Other digital twin solutions include advanced technologies, systems, and concepts that do not fit into traditional digital twin applications but are key to their further development. They can include simulation of social processes, management of critical infrastructure, digital predictive models for entire cities (smart cities), and integration of digital twins with future technologies, such as quantum computing or the use of biosensors to monitor biological processes.
Other Digital Twin Solutions
Type of technology
Description of the technology
Basic elements
- Models of complex processes: Representation of interactions in complex systems, such as cities or logistics networks.
- Crisis management systems: Digital models for emergency planning and response.
- Energy management: Predictive models and simulations of energy consumption under various conditions.
- Biological simulation: Digital representation of biological processes, such as the behaviour of organisms.
- Infrastructure monitoring systems: Tools for monitoring and predicting failures in critical infrastructure.
Industry usage
- Smart cities governance: Digital predictive models for entire cities.
- Energy industry: Simulations of energy consumption and grid management.
- Transport and logistics: Optimisation of transport flows and monitoring of infrastructure condition.
- Critical infrastructure: Monitoring and predicting failures in power and water supply networks.
- Medicine and biotechnology: Digital representation of biological processes for research.
Importance for the economy
Other digital twin solutions support advanced management of complex systems, such as cities, power grids, and logistics processes.
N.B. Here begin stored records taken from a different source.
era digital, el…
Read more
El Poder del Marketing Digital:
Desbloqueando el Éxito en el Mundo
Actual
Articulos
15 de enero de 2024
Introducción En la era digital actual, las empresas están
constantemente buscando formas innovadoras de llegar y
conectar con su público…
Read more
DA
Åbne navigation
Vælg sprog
With these technologies, it is possible to accurately model complex relationships, predict problems, and optimise the performance of large systems. This is crucial for effective resource management, environmental protection, and the security of critical infrastructure.
Related technologies
Mechanism of action
- Other digital twin solutions rely on the integration of multiple data sources and the use of advanced simulation models. Depending on the application, these models can take into account environmental variables, demographics, biological parameters, or energy flows. The creation process uses technologies such as AI, Big Data, and IoT to create dynamic and complex simulations. For example, predictive models for smart cities can predict energy consumption, traffic, and potential environmental risks.
Advantages
- Managing complex systems: Optimising complex processes in cities and logistics networks.
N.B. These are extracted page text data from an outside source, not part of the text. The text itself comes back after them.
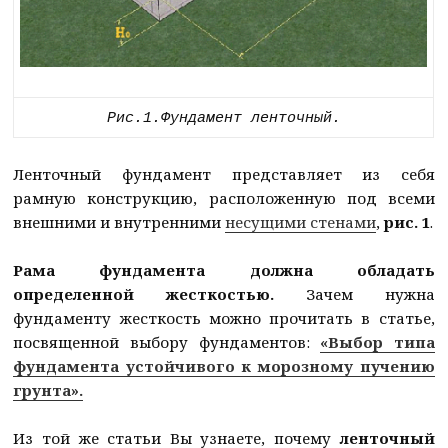
Рис.1.Фундамент ленточный.
Ленточный фундамент представляет из себя
рамную конструкцию, расположенную под всеми
внешними и внутренними
несущими стенами
,
рис. 1
.
Рама фундамента должна обладать
определенной жесткостью.
Зачем нужна
фундаменту жесткость можно прочитать в статье,
посвященной выбору фундаментов:
«Выбор типа
фундамента устойчивого к морозному пучению
грунта».
Из той же статьи Вы узнаете, почему
ленточный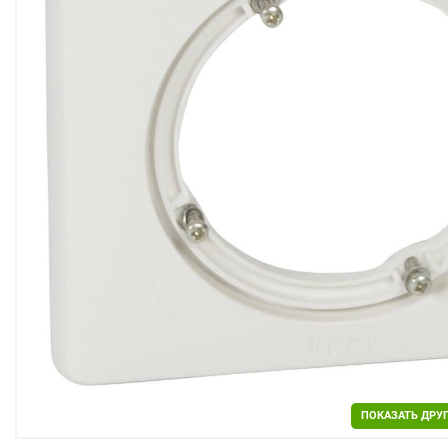
Двери
Отделочные материалы
Для дачи и дома
Охранные системы
РАСПРОДАЖА
ПОКАЗАТЬ ДРУ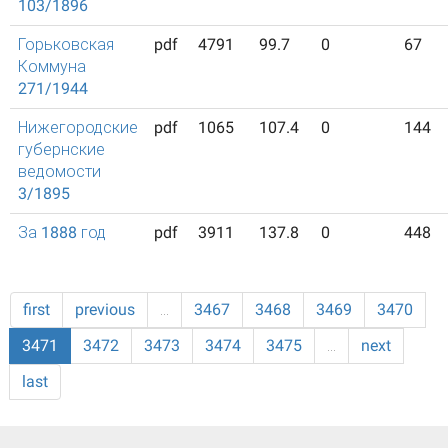
103/1896
Горьковская
pdf
4791
99.7
0
67
Коммуна
271/1944
Нижегородские
pdf
1065
107.4
0
144
губернские
ведомости
3/1895
За 1888 год
pdf
3911
137.8
0
448
first
previous
…
3467
3468
3469
3470
3471
3472
3473
3474
3475
…
next
last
- Predicting risk: Identification of threats and quick response to changes in systems.
- Resource optimisation: Efficient use of energy, water, and other resources.
- Cost reduction: Minimisation of operating costs through precise management.
- Better planning: Development planning based on accurate predictive models.
Disadvantages
- High implementation costs: Significant investment in infrastructure and specialised software.
- Cybersecurity risks: Possibility of a security breach of sensitive data.
- Technological complexity: Difficulties in integrating different technologies and systems.
- Lack of standardisation: Difficulties with interoperability between systems from different providers.
- Lack of competence: Shortage of specialists capable of designing and maintaining complex systems.
Implementation of the technology
Required resources
- Simulation software: Tools for creating complex models and scenarios.
- Spatial and demographic data: Data sets on location, population, and environmental conditions.
- Data integration systems: Tools for combining data from different sources.
- Computing servers: High-performance units for processing large volumes of data.
- Teams of analysts: Specialists responsible for analysing and visualising complex data.
Required competences
- Systems engineering: Design and implementation of complex simulation systems.
- Modelling and simulation: Creation of models of complex processes and systems.
- Data analysis: Processing and analysing large data sets from multiple sources.
- Cybersecurity: Protecting systems from cyber threats.
- Project management: Coordination of projects involving multiple technologies.
Environmental aspects
- Energy consumption: High energy demand of computing systems.
- Emissions of pollutants: Indirect emissions from the operation of advanced IT systems.
- Raw material consumption: High demand for electronic and computing components.
- Recycling: Problems with recovery of raw materials from advanced IT equipment.
- Waste generated: Electronic waste from equipment replacements and upgrades.
Legal conditions
- Data protection: Regulations for the processing and storage of sensitive data.
- Intellectual property: Patents for simulation technologies and predictive models.
- Critical infrastructure security: Standards for protecting infrastructure from threats.
- Export regulations: Export regulations for advanced simulation systems.
- Environmental protection: Regulations on the environmental impact of advanced IT systems.